WHAT IS BEING ASKED: Look through the entries below, please, and copy every line with the word "Decyzja".

DATA FOR ANALYSIS:
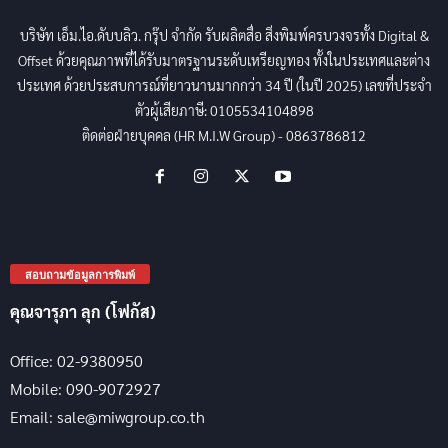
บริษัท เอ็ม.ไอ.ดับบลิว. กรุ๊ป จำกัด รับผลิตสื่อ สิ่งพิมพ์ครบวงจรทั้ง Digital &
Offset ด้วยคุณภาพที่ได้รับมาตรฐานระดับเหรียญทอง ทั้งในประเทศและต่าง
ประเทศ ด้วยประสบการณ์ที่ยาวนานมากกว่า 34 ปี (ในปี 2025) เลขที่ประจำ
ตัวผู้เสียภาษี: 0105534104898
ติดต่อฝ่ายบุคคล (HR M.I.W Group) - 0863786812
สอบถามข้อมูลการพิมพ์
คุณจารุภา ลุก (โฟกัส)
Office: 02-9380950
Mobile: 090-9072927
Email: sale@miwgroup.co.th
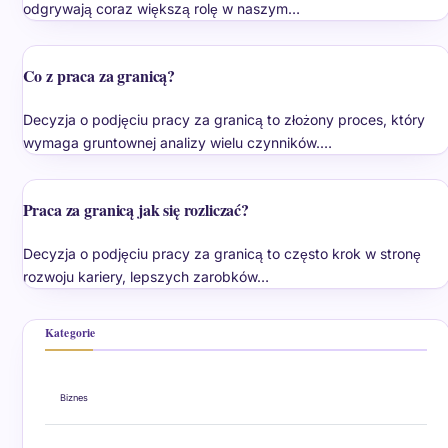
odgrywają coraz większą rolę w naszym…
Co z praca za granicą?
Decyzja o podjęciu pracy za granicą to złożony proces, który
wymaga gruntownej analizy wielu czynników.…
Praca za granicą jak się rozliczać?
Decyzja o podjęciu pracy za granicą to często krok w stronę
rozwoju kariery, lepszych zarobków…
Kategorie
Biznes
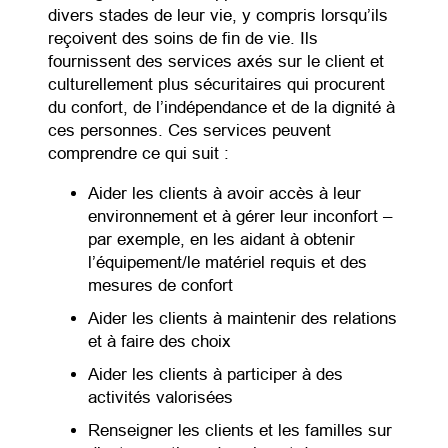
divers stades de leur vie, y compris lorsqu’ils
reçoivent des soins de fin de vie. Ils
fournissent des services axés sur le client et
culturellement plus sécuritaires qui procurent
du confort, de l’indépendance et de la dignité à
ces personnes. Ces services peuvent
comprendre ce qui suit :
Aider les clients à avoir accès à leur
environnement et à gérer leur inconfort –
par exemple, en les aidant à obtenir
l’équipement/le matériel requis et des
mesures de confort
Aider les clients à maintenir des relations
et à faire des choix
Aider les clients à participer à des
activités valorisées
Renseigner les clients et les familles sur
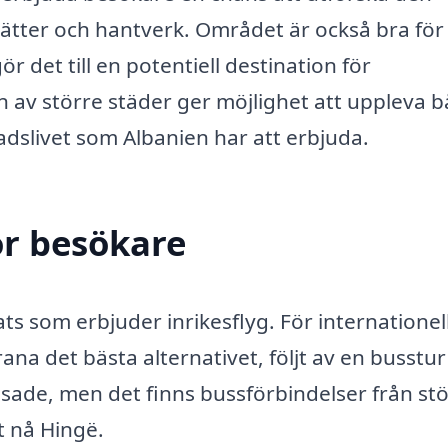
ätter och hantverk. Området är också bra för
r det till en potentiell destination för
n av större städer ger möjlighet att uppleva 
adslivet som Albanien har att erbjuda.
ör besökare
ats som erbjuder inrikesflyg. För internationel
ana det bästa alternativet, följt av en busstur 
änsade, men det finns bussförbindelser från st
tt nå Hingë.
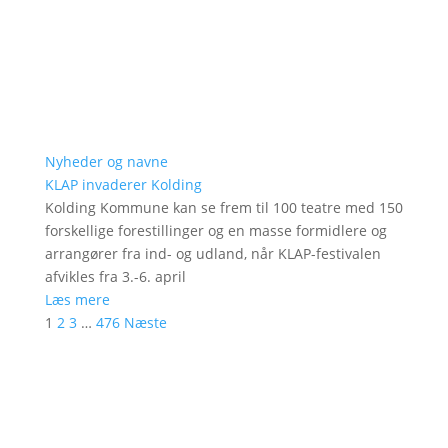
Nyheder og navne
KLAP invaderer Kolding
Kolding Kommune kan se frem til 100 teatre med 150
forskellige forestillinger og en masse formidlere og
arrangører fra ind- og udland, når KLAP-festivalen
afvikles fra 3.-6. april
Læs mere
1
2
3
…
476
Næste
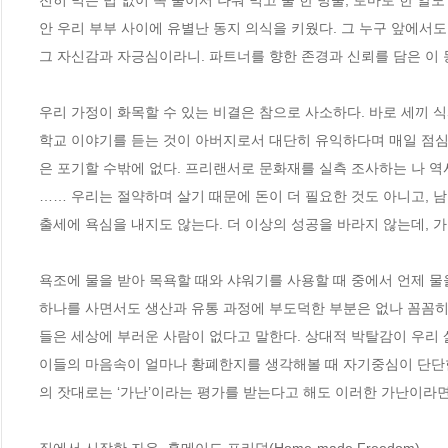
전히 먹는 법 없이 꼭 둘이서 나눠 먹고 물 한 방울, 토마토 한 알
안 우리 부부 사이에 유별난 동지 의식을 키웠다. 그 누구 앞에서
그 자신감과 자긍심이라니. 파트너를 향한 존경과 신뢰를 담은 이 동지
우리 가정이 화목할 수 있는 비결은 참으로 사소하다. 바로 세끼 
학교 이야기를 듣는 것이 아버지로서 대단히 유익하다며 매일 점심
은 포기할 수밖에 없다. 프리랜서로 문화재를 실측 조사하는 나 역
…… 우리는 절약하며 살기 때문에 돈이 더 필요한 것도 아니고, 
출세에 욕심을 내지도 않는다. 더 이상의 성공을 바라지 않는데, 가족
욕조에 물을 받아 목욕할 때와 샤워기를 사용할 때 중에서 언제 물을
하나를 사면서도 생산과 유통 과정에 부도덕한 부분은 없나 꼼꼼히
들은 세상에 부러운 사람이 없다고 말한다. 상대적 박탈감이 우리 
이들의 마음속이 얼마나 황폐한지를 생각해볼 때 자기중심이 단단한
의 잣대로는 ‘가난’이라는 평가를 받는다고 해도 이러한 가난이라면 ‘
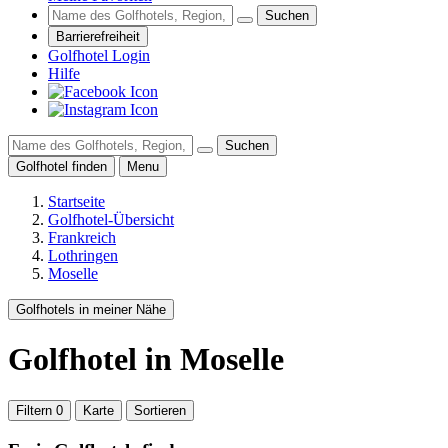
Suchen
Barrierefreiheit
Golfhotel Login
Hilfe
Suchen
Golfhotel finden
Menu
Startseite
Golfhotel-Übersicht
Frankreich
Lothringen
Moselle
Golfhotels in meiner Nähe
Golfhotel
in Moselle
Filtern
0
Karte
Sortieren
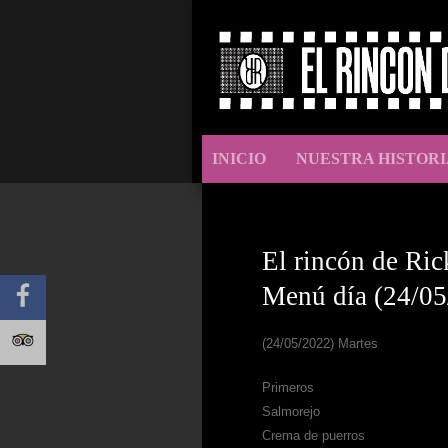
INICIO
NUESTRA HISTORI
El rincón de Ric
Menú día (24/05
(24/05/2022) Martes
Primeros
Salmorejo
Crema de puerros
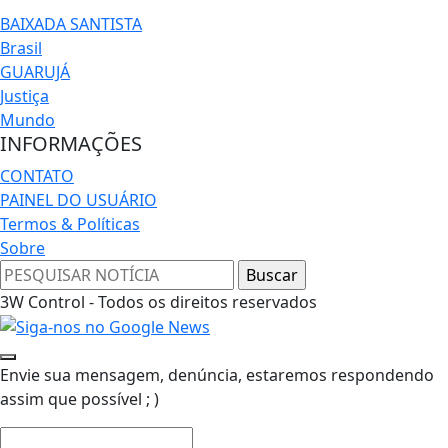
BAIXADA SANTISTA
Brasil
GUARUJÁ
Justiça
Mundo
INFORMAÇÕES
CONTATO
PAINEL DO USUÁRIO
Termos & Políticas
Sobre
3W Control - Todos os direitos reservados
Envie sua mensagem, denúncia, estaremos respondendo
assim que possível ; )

==

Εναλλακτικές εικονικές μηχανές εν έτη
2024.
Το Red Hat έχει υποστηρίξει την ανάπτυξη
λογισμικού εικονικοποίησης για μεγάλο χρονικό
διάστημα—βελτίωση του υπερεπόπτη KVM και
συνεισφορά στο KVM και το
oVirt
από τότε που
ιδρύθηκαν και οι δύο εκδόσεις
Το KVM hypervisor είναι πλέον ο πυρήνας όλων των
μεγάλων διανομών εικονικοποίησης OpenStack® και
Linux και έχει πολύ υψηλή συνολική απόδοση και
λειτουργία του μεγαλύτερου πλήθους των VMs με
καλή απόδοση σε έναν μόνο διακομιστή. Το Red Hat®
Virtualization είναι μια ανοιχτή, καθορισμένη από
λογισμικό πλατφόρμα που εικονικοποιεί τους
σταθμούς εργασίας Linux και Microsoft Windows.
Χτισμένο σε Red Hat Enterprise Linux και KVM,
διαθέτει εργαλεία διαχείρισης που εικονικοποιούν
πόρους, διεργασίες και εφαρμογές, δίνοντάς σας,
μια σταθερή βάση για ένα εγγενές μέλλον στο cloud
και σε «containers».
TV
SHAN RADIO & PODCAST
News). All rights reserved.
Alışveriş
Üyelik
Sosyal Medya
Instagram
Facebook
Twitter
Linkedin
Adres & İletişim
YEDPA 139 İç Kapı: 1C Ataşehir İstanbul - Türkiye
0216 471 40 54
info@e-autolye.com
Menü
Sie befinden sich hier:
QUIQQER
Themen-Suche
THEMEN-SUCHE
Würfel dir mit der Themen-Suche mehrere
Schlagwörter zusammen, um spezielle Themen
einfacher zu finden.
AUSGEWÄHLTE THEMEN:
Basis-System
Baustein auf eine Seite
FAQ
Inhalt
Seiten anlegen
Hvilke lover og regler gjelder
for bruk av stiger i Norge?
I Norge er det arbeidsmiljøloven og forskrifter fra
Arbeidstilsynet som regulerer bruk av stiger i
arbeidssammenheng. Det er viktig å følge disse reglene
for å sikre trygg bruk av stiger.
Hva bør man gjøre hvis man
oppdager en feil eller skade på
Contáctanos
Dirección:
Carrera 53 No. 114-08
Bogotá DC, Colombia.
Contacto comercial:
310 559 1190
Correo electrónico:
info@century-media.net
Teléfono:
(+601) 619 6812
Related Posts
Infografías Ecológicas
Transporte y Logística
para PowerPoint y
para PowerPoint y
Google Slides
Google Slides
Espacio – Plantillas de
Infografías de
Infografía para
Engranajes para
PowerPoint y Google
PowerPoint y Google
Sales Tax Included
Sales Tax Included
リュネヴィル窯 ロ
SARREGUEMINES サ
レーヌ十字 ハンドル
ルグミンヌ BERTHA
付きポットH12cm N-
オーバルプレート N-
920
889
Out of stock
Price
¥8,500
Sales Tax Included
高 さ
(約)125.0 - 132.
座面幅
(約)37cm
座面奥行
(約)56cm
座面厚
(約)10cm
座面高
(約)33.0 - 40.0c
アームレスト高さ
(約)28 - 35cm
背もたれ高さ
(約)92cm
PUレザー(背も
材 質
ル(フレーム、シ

...

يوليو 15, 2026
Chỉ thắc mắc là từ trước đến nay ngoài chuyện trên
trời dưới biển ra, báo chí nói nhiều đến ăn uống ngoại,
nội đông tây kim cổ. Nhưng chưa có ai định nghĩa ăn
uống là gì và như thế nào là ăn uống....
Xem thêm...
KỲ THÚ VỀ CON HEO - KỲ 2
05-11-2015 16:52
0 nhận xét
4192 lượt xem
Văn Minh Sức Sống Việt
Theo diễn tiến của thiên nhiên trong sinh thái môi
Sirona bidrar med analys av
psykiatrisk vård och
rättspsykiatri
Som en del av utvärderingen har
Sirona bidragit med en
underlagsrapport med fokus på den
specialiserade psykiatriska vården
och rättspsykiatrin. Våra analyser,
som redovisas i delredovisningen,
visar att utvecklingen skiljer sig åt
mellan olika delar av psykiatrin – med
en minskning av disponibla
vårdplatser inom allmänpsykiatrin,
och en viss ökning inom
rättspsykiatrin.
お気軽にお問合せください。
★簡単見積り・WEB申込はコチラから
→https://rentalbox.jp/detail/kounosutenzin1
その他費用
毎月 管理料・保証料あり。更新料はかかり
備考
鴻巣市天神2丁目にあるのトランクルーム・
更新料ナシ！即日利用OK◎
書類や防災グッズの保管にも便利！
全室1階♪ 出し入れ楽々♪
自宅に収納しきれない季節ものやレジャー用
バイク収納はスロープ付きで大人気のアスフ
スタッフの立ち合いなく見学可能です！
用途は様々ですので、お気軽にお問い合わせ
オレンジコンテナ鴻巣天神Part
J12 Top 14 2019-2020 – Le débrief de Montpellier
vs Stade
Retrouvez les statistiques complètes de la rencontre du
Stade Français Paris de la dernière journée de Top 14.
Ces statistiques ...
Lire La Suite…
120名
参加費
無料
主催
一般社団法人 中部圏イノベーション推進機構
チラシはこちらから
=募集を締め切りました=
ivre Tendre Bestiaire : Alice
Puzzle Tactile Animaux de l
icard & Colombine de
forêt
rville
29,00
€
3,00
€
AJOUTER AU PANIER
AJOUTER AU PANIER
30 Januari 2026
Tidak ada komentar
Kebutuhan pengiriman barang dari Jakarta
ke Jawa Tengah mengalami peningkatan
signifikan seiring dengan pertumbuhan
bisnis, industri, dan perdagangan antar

PROBLEM SOLUTION:
Decyzja o podjęciu pracy za granicą to złożony proces, który
Decyzja o podjęciu pracy za granicą to często krok w stronę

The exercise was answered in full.